Rx Analysts (Current / Former) How Did You Think About Exits?

Given that Rx Analysts at the top firms (PJT, HL, EVR, LAZ, MOE) have a plethora of options to choose from, how did you decide between MF/UMM Private Equity (Bx, Apollo, KKR, etc.), Credit (Oaktree, Centerbridge, etc.) Distressed HF's (Aurelius, Angelo Gordon, Silver Point, etc.), L/S Shops (Viking, Maverick, etc.), Special Situations (Apollo HV, Bx TacOps, Ares SpecOps)?

Would love to hear your rationale behind the decision as well and if you would've changed anything.

15 Comments
 

Current Rx analyst, what comes into mind when I think about "exits" relates to 3 topics. Pay, WLB, Work product. In an ideal world it would be best pay, best WLB with most interesting work. It really depends on where YOU want to be in regards to those 3 facets because it differs for every person. A L/S equity , MF buyout and Distressed credit seat are all extremely coveted and will be fruitful. To answer you questions it's about what you want to do. Do you want a family, do you want to try your hand in public markets, do you want to give your life for your job.

That being said, distressed credit seems to be the option I would be most interested in given the high pay, interesting work and better WLB it would bring.

 

How much did your SA work effect how much seniors were willing to go to bat for you during on-cycle/HF recruiting?

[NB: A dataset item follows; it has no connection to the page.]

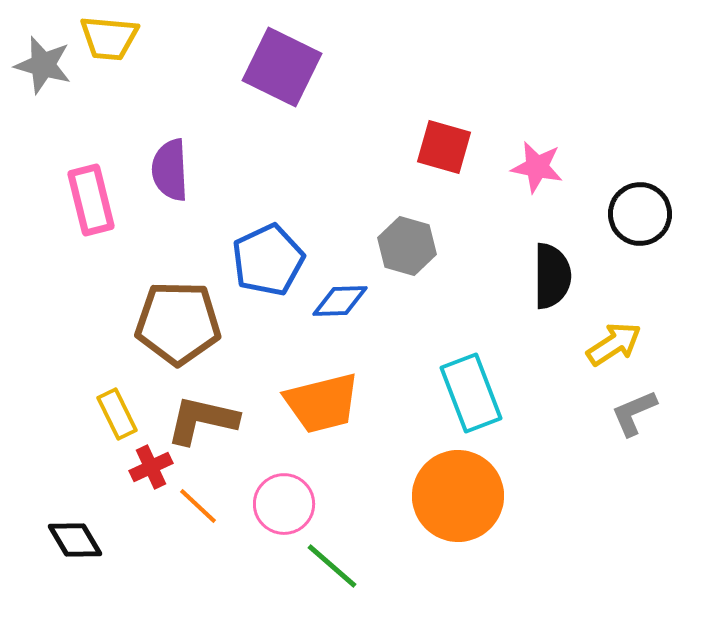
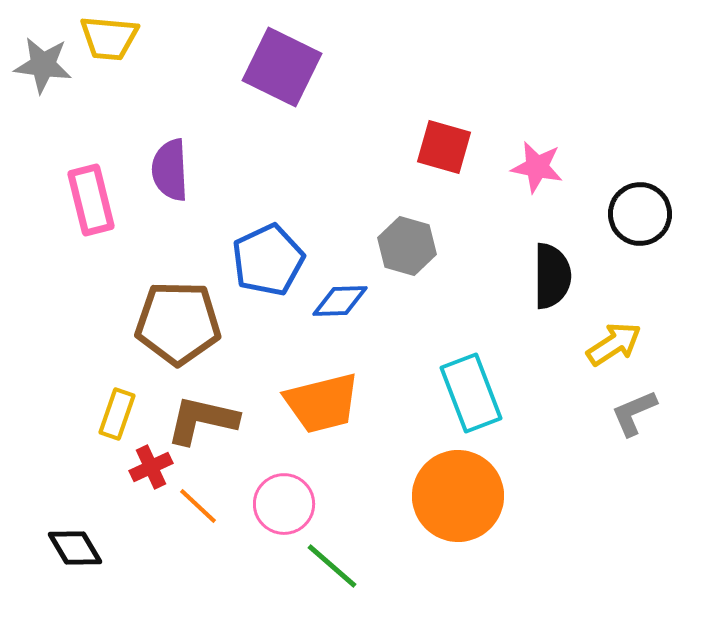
gray star: rotated 8 degrees counterclockwise
yellow rectangle: rotated 45 degrees clockwise
black diamond: moved 8 px down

Did you have a preference for more public HF or private opportunistic investing for distressed credit roles? 

 
Most Helpful

Currently an analyst at one of the banks mentioned above. I'm going to get a lot of MS for this but in RX you dont really get looks from MF's for their flagship funds ("normal PE"). Not saying there's no chance - but it is very difficult - you'll likely be steered towards their credit/ss arm. If you do RX make sure you really like credit/distressed and are not doing just because its "in" right now - it's a very tough space to be in when things are going really well from a macro perspective and the space is very crowded at the moment.